GIVEN RECORDS →
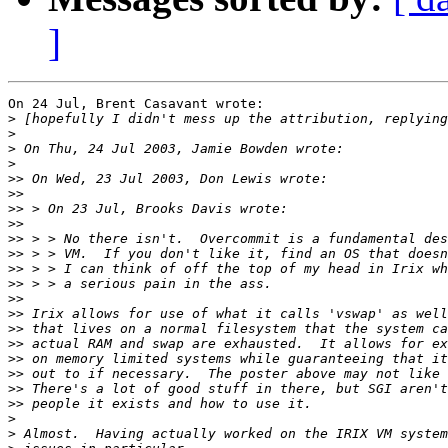
]
On 24 Jul, Brent Casavant wrote:

>
>
>
>
>>
>>
>>
>>
>>
>>
>>
>>
>>
>>
>>
>>
>>
>>
>>
>>
>
>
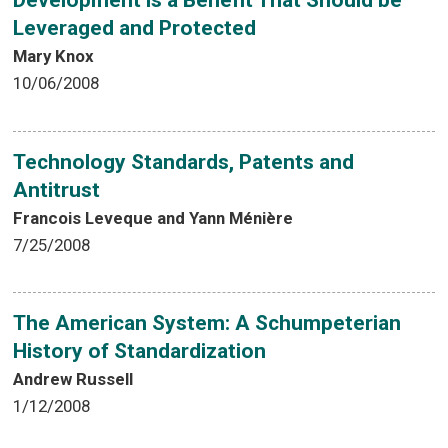
Development is a Benefit That Should be
Leveraged and Protected
Mary Knox
10/06/2008
Technology Standards, Patents and
Antitrust
Francois Leveque and Yann Ménière
7/25/2008
The American System: A Schumpeterian
History of Standardization
Andrew Russell
1/12/2008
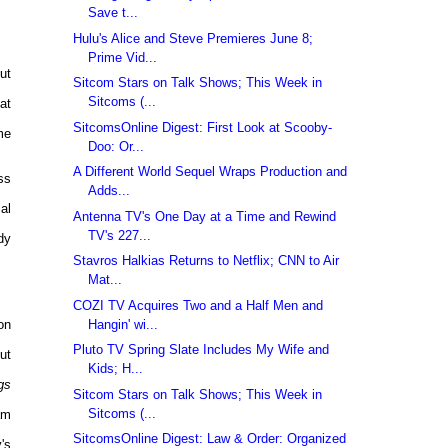
Save t...
Hulu's Alice and Steve Premieres June 8;
Prime Vid...
ut
Sitcom Stars on Talk Shows; This Week in
Sitcoms (...
at
SitcomsOnline Digest: First Look at Scooby-
me
Doo: Or...
A Different World Sequel Wraps Production and
ss
Adds...
al
Antenna TV's One Day at a Time and Rewind
TV's 227...
dy
Stavros Halkias Returns to Netflix; CNN to Air
Mat...
COZI TV Acquires Two and a Half Men and
Hangin' wi...
on
Pluto TV Spring Slate Includes My Wife and
ut
Kids; H...
gs
Sitcom Stars on Talk Shows; This Week in
Sitcoms (...
am
SitcomsOnline Digest: Law & Order: Organized
's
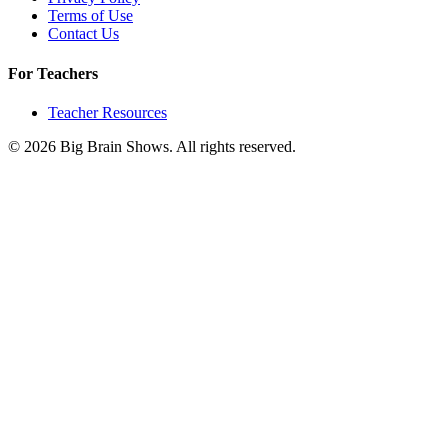
Terms of Use
Contact Us
For Teachers
Teacher Resources
© 2026 Big Brain Shows. All rights reserved.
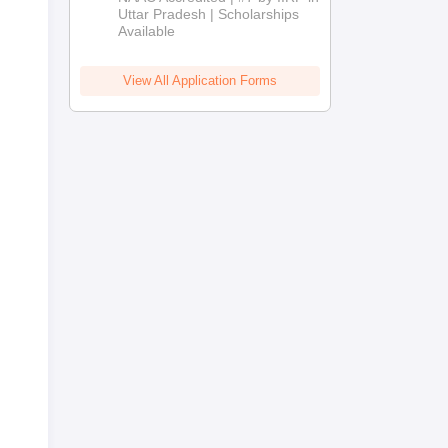
2026
Uttar Pradesh | Scholarships
Available
View All Application Forms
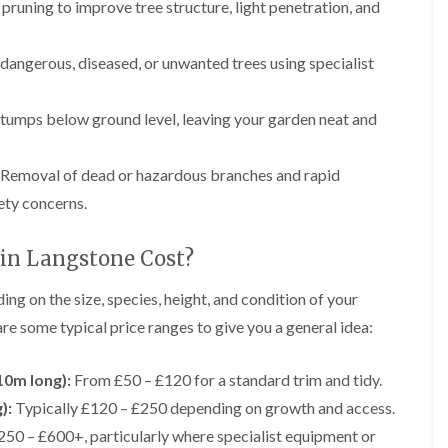
r
pruning to improve tree structure, light penetration, and
n
r
B
y
r
 dangerous, diseased, or unwanted trees using specialist
H
e
e
c
d
o
tumps below ground level, leaving your garden neat and
g
n
e
T
M
r
Removal of dead or hazardous branches and rapid
a
e
i
ety concerns.
e
n
S
t
u
e
n Langstone Cost?
r
n
g
a
g on the size, species, height, and condition of your
e
n
r
c
 are some typical price ranges to give you a general idea:
y
e
i
i
n
n
10m long):
From £50 – £120 for a standard trim and tidy.
B
B
r
):
Typically £120 – £250 depending on growth and access.
r
i
e
50 – £600+, particularly where specialist equipment or
d
c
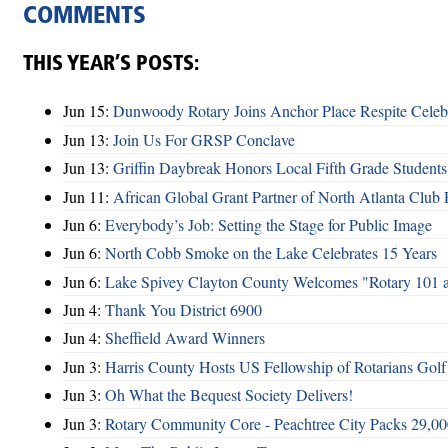
COMMENTS
THIS YEAR’S POSTS:
Jun 15:
Dunwoody Rotary Joins Anchor Place Respite Celeb
Jun 13:
Join Us For GRSP Conclave
Jun 13:
Griffin Daybreak Honors Local Fifth Grade Students
Jun 11:
African Global Grant Partner of North Atlanta Club 
Jun 6:
Everybody’s Job: Setting the Stage for Public Image
Jun 6:
North Cobb Smoke on the Lake Celebrates 15 Years
Jun 6:
Lake Spivey Clayton County Welcomes "Rotary 101 
Jun 4:
Thank You District 6900
Jun 4:
Sheffield Award Winners
Jun 3:
Harris County Hosts US Fellowship of Rotarians Gol
Jun 3:
Oh What the Bequest Society Delivers!
Jun 3:
Rotary Community Core - Peachtree City Packs 29,00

YOUR INSTRUCTIONS → Could every entry be restated word for word, pictures excluded?

RESULT →
]
On 24 Jul, Brent Casavant wrote:

>
>
>
>
>>
>>
>>
>>
>>
>>
>>
>>
>>
>>
>>
>>
>>
>>
>>
>>
>
>
Development is a Benefit That Should be
Leveraged and Protected
Mary Knox
10/06/2008
Technology Standards, Patents and
Antitrust
Francois Leveque and Yann Ménière
7/25/2008
The American System: A Schumpeterian
History of Standardization
Andrew Russell
1/12/2008
Save t...
Hulu's Alice and Steve Premieres June 8;
Prime Vid...
ut
Sitcom Stars on Talk Shows; This Week in
Sitcoms (...
at
SitcomsOnline Digest: First Look at Scooby-
me
Doo: Or...
A Different World Sequel Wraps Production and
ss
Adds...
al
Antenna TV's One Day at a Time and Rewind
TV's 227...
dy
Stavros Halkias Returns to Netflix; CNN to Air
Mat...
COZI TV Acquires Two and a Half Men and
Hangin' wi...
on
Pluto TV Spring Slate Includes My Wife and
ut
Kids; H...
gs
Sitcom Stars on Talk Shows; This Week in
Sitcoms (...
am
SitcomsOnline Digest: Law & Order: Organized
's
Terms of Use
Contact Us
For Teachers
Teacher Resources
© 2026 Big Brain Shows. All rights reserved.
2026
Uttar Pradesh | Scholarships
Available
View All Application Forms
r
pruning to improve tree structure, light penetration, and
n
r
B
y
r
 dangerous, diseased, or unwanted trees using specialist
H
e
e
c
d
o
tumps below ground level, leaving your garden neat and
g
n
e
T
M
r
Removal of dead or hazardous branches and rapid
a
e
i
ety concerns.
e
n
S
t
u
e
n Langstone Cost?
r
n
g
a
g on the size, species, height, and condition of your
e
n
r
c
 are some typical price ranges to give you a general idea:
y
e
i
i
n
n
10m long):
From £50 – £120 for a standard trim and tidy.
B
B
r
):
Typically £120 – £250 depending on growth and access.
r
i
e
50 – £600+, particularly where specialist equipment or
d
c
COMMENTS
THIS YEAR’S POSTS:
Jun 15:
Dunwoody Rotary Joins Anchor Place Respite Celeb
Jun 13:
Join Us For GRSP Conclave
Jun 13:
Griffin Daybreak Honors Local Fifth Grade Students
Jun 11:
African Global Grant Partner of North Atlanta Club 
Jun 6:
Everybody’s Job: Setting the Stage for Public Image
Jun 6:
North Cobb Smoke on the Lake Celebrates 15 Years
Jun 6:
Lake Spivey Clayton County Welcomes "Rotary 101 
Jun 4:
Thank You District 6900
Jun 4:
Sheffield Award Winners
Jun 3:
Harris County Hosts US Fellowship of Rotarians Gol
Jun 3:
Oh What the Bequest Society Delivers!
Jun 3:
Rotary Community Core - Peachtree City Packs 29,00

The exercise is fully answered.